Erteilt der Arbeitgeber einem Arbeitnehmer, der aus einem SARS-CoV-2-Risikogebiet zurückkehrt, ein 14-tägiges Betretungsverbot für das Betriebsgelände, obwohl der Arbeitnehmer entsprechend den verordnungsrechtlichen Vorgaben bei der Einreise aufgrund der Vorlage eines aktuellen negativen PCR-Tests und eines ärztlichen Attests über Symptomfreiheit keiner Absonderungspflicht (Quarantäne) unterliegt, schuldet der Arbeitgeber grundsätzlich Vergütung wegen Annahmeverzugs (BAG, Urt. v. 10.8.2022 – 5 AZR 154/22).

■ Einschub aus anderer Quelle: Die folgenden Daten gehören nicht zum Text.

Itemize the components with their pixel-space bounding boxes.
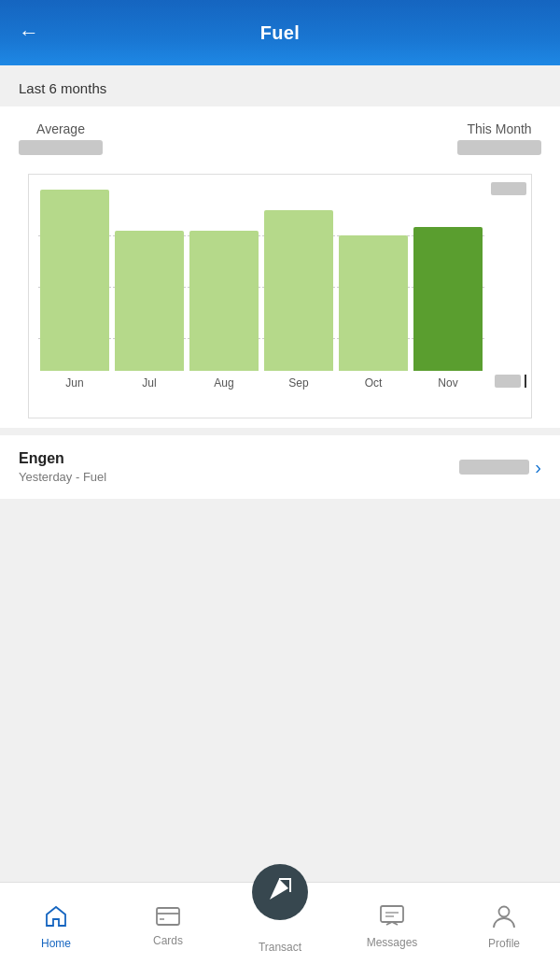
chart-bar-aug — [189, 231, 259, 371]
nav-messages[interactable]: Messages — [336, 883, 448, 964]
period-label: Last 6 months — [19, 80, 106, 96]
transact-bubble — [252, 864, 308, 920]
transaction-left: Engen Yesterday - Fuel — [19, 450, 106, 484]
home-icon — [43, 903, 69, 933]
nav-home[interactable]: Home — [0, 883, 112, 964]
chart-bar-jun — [40, 190, 109, 371]
header: ← Fuel — [0, 0, 560, 65]
transaction-amount — [459, 460, 529, 475]
y-label-bottom — [495, 375, 526, 388]
average-value-blur — [19, 140, 103, 155]
svg-rect-4 — [381, 906, 403, 922]
chart-bar-nov — [413, 227, 483, 371]
chart-container: JunJulAugSepOctNov — [19, 164, 541, 428]
messages-icon — [379, 904, 405, 932]
nav-cards[interactable]: Cards — [112, 883, 224, 964]
average-stat: Average — [19, 121, 103, 155]
this-month-label: This Month — [467, 121, 531, 136]
bar-group: Nov — [413, 227, 483, 390]
messages-label: Messages — [367, 936, 418, 949]
bar-label-aug: Aug — [214, 376, 233, 390]
nav-transact[interactable]: Transact — [224, 883, 336, 964]
bar-label-jun: Jun — [65, 376, 83, 390]
profile-label: Profile — [488, 937, 520, 950]
stats-row: Average This Month — [19, 121, 541, 155]
this-month-value-blur — [457, 140, 541, 155]
chart-bar-oct — [339, 235, 408, 371]
chevron-right-icon: › — [535, 457, 541, 478]
this-month-stat: This Month — [457, 121, 541, 155]
svg-rect-0 — [157, 908, 179, 925]
page-title: Fuel — [260, 22, 300, 44]
period-bar: Last 6 months — [0, 65, 560, 106]
bar-label-nov: Nov — [438, 376, 457, 390]
bar-group: Aug — [189, 231, 259, 390]
transaction-sub: Yesterday - Fuel — [19, 470, 106, 484]
back-button[interactable]: ← — [19, 21, 39, 45]
home-label: Home — [41, 937, 71, 950]
average-label: Average — [36, 121, 85, 136]
bar-label-oct: Oct — [365, 376, 383, 390]
transaction-card[interactable]: Engen Yesterday - Fuel › — [0, 435, 560, 499]
bar-group: Sep — [264, 210, 333, 390]
bar-group: Oct — [339, 235, 408, 390]
cards-label: Cards — [153, 934, 183, 947]
bottom-nav: Home Cards Transact — [0, 882, 560, 964]
chart-inner: JunJulAugSepOctNov — [28, 174, 532, 418]
bar-group: Jun — [40, 190, 109, 390]
cards-icon — [155, 906, 181, 930]
bar-label-jul: Jul — [142, 376, 156, 390]
chart-bar-sep — [264, 210, 333, 371]
profile-icon — [492, 903, 516, 933]
svg-point-7 — [499, 906, 510, 916]
bar-label-sep: Sep — [288, 376, 308, 390]
bars-area: JunJulAugSepOctNov — [38, 184, 484, 390]
stats-card: Average This Month — [0, 106, 560, 428]
svg-marker-3 — [270, 879, 288, 900]
transact-icon — [266, 875, 294, 909]
transaction-name: Engen — [19, 450, 106, 467]
transaction-right: › — [459, 457, 541, 478]
nav-profile[interactable]: Profile — [448, 883, 560, 964]
content-spacer — [0, 499, 560, 648]
transact-label: Transact — [259, 941, 301, 954]
chart-bar-jul — [115, 231, 184, 371]
bar-group: Jul — [115, 231, 184, 390]
y-label-top — [491, 182, 526, 195]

Annahmeverzug liegt vor, wenn der Gläubiger die ihm angebotene Leistung nicht annimmt (§ 293 BGB). Die Rechtsfolgen des Annahmeverzugs im Dienstverhältnis sind sodann in § 615 BGB geregelt: Kommt der Dienstberechtigte mit der Annahme der Dienste in Verzug, so kann der Verpflichtete für die infolge des Verzugs nicht geleisteten Dienste die vereinbarte Vergütung verlangen, ohne zur Nachleistung verpflichtet zu sein. Der Annahmeverzug setzt also immer ein Schuldverhältnis voraus, das aus Gläubiger und Schuldner besteht. Im Arbeitsrecht ist dies das Arbeitsverhältnis, wobei bzgl. der zu leistenden Dienste der Arbeitnehmer Schuldner und der Arbeitgeber Gläubiger ist.
Der Sachverhalt
Das Land Berlin hatte eine SARS-CoV-2-Eindämmungsmaßnahmenverordnung erlassen, die vorsah, dass nach Einreise aus einem Risikogebiet grundsätzlich eine Quarantänepflicht für einen Zeitraum von 14 Tagen besteht. Diese sollte jedoch nicht für Personen gelten, die über ein ärztliches Attest nebst aktuellem Laborbefund verfügen, der ein negatives Ergebnis eines PCR-Tests ausweist, der höchstens 48 Stunden vor der Einreise vorgenommen wurde, und die keine Symptome einer Covid-19-Erkrankung aufweisen.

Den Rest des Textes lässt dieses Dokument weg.